---------- THE INPUT ----------

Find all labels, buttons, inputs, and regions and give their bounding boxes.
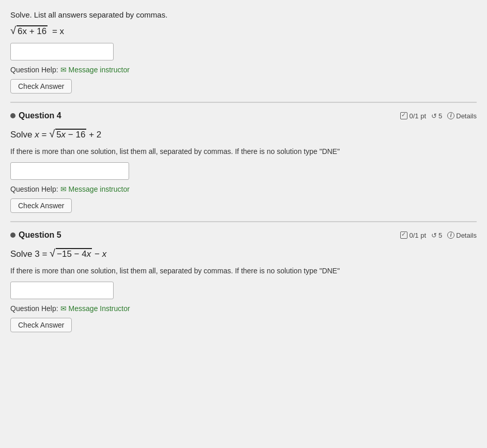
question4-info-icon: i (447, 112, 454, 119)
question4-meta: 0/1 pt ↺ 5 i Details (400, 112, 477, 120)
question5-section: Question 5 0/1 pt ↺ 5 i Details Solve 3 … (10, 221, 477, 341)
question4-check-answer-button[interactable]: Check Answer (10, 198, 72, 213)
question5-info-icon: i (447, 231, 454, 239)
question5-answer-input[interactable] (10, 282, 114, 299)
question5-points-container: 0/1 pt (400, 231, 426, 239)
question5-retries-container: ↺ 5 (431, 231, 442, 239)
question4-lhs: Solve (10, 130, 35, 140)
top-answer-input[interactable] (10, 43, 114, 60)
question5-points: 0/1 pt (409, 231, 426, 239)
question4-sqrt-symbol: √ (49, 128, 55, 140)
question5-message-instructor-label: Message Instructor (69, 304, 130, 313)
question4-message-instructor-label: Message instructor (69, 185, 130, 193)
question4-title-container: Question 4 (10, 111, 61, 120)
question4-eq: = (41, 130, 49, 140)
question4-section: Question 4 0/1 pt ↺ 5 i Details Solve x (10, 103, 477, 221)
top-equation-rhs: = x (52, 26, 64, 36)
question4-details-container[interactable]: i Details (447, 112, 477, 120)
question4-header: Question 4 0/1 pt ↺ 5 i Details (10, 111, 477, 120)
question4-equation: Solve x = √5x − 16 + 2 (10, 126, 477, 142)
top-question-help-label: Question Help: (10, 66, 58, 74)
question5-message-instructor-link[interactable]: ✉ Message Instructor (60, 304, 130, 313)
question5-details-label: Details (456, 231, 477, 239)
question5-meta: 0/1 pt ↺ 5 i Details (400, 231, 477, 239)
question5-sqrt-content: −15 − 4x (56, 248, 92, 259)
question4-bullet (10, 113, 15, 118)
question5-title: Question 5 (19, 230, 61, 240)
question5-sqrt-symbol: √ (50, 248, 55, 259)
top-question-help: Question Help: ✉ Message instructor (10, 66, 477, 74)
question5-instruction: If there is more than one solution, list… (10, 266, 477, 276)
question5-bullet (10, 233, 15, 238)
top-mail-icon: ✉ (60, 66, 67, 74)
question4-title: Question 4 (19, 111, 61, 120)
question5-question-help: Question Help: ✉ Message Instructor (10, 304, 477, 313)
question5-refresh-icon: ↺ (431, 231, 437, 239)
question4-points-container: 0/1 pt (400, 112, 426, 120)
top-section: Solve. List all answers separated by com… (10, 5, 477, 103)
top-sqrt-content: 6x + 16 (17, 25, 48, 36)
question4-points: 0/1 pt (409, 112, 426, 120)
top-message-instructor-label: Message instructor (69, 66, 130, 74)
question5-retries: 5 (438, 231, 442, 239)
question4-help-label: Question Help: (10, 185, 58, 193)
question5-help-label: Question Help: (10, 304, 58, 313)
top-equation: √6x + 16 = x (10, 22, 477, 39)
question4-details-label: Details (456, 112, 477, 120)
question5-mail-icon: ✉ (60, 304, 67, 313)
top-sqrt-symbol: √ (10, 25, 16, 36)
question5-header: Question 5 0/1 pt ↺ 5 i Details (10, 230, 477, 240)
top-solve-label: Solve. List all answers separated by com… (10, 10, 477, 19)
question4-mail-icon: ✉ (60, 185, 67, 193)
question5-equation: Solve 3 = √−15 − 4x − x (10, 245, 477, 261)
question4-answer-input[interactable] (10, 162, 129, 180)
question4-rhs: + 2 (89, 130, 101, 140)
page-container: Solve. List all answers separated by com… (0, 0, 487, 351)
question4-sqrt-content: 5x − 16 (55, 129, 86, 140)
question5-rhs: − x (95, 249, 106, 259)
question4-question-help: Question Help: ✉ Message instructor (10, 185, 477, 193)
question5-check-icon (400, 231, 407, 239)
question5-solve: Solve 3 = (10, 249, 50, 259)
question5-details-container[interactable]: i Details (447, 231, 477, 239)
top-check-answer-button[interactable]: Check Answer (10, 79, 72, 94)
question4-check-icon (400, 112, 407, 119)
top-message-instructor-link[interactable]: ✉ Message instructor (60, 66, 130, 74)
question4-retries: 5 (438, 112, 442, 120)
question4-x: x (35, 130, 39, 140)
question4-refresh-icon: ↺ (431, 112, 437, 120)
question5-check-answer-button[interactable]: Check Answer (10, 318, 72, 332)
question4-message-instructor-link[interactable]: ✉ Message instructor (60, 185, 130, 193)
question4-instruction: If there is more than one solution, list… (10, 146, 477, 157)
question5-title-container: Question 5 (10, 230, 61, 240)
question4-retries-container: ↺ 5 (431, 112, 442, 120)
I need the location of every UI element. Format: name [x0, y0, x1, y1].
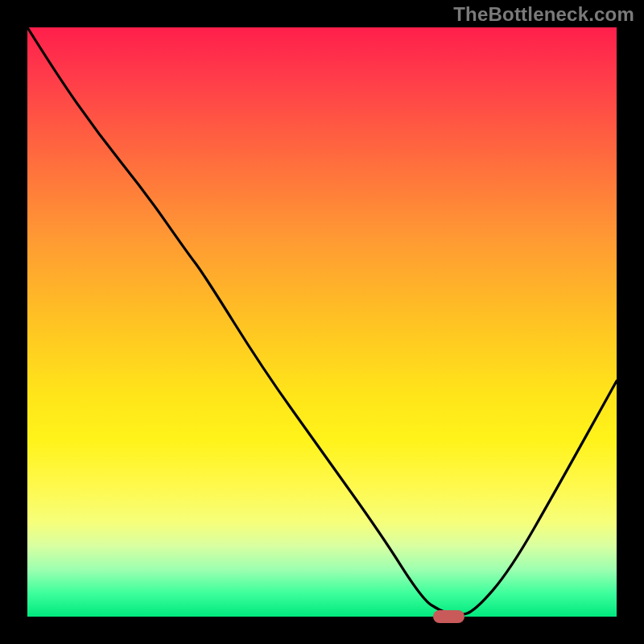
watermark-text: TheBottleneck.com: [453, 3, 634, 26]
optimum-marker: [433, 610, 465, 623]
chart-frame: TheBottleneck.com: [0, 0, 644, 644]
bottleneck-curve-svg: [27, 27, 617, 617]
bottleneck-curve-path: [27, 27, 617, 615]
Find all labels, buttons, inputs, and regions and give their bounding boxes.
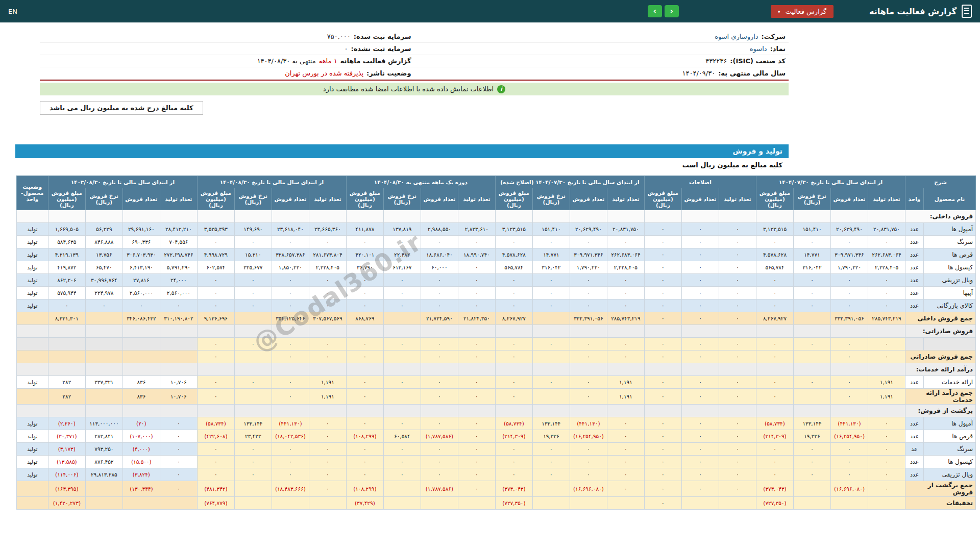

----------

§ WHAT YOU WILL DO: Nothing but the lines from the one holding "I need the location" through the final line of the records above belongs in the answer, each retyped exactly; omit the pictures.

§ ANSWER FOR THIS EXERCISE:
I need the location of every UI element. Format: name [x0, y0, x1, y1].
watermark-text: TheBottleneck.com: [453, 3, 634, 26]
optimum-marker: [433, 610, 465, 623]
chart-frame: TheBottleneck.com: [0, 0, 644, 644]
bottleneck-curve-svg: [27, 27, 617, 617]
bottleneck-curve-path: [27, 27, 617, 615]
Find all labels, buttons, inputs, and regions and give their bounding boxes.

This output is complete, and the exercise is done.